Exercise objective: Each line that includes the word "with" should be copied from the records.

-=-=-

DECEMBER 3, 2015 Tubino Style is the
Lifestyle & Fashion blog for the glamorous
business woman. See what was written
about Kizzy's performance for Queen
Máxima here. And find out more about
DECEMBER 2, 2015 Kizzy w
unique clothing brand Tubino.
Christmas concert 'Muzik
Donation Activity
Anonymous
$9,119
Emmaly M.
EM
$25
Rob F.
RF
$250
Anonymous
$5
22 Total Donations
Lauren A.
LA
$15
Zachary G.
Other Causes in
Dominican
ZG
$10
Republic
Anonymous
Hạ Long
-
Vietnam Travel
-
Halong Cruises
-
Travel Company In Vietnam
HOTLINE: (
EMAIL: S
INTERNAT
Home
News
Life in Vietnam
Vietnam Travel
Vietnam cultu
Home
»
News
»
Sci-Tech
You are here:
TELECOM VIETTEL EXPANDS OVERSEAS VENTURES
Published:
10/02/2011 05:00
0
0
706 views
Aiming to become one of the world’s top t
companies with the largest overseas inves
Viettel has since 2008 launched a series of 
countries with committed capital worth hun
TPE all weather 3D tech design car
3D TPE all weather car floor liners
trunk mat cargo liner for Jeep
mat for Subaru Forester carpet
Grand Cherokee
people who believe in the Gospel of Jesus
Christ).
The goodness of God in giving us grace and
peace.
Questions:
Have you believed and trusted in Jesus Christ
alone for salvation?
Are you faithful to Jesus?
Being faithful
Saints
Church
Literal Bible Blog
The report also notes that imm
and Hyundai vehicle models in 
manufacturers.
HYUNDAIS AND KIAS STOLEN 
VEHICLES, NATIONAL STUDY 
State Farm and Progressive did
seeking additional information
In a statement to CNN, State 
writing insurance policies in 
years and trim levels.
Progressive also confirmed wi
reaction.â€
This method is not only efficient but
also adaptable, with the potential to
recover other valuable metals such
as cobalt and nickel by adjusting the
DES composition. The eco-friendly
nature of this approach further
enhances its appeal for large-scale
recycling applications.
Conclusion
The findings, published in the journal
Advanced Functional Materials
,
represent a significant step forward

-=-=-

Your response:
companies with the largest overseas inves
countries with committed capital worth hun
also adaptable, with the potential to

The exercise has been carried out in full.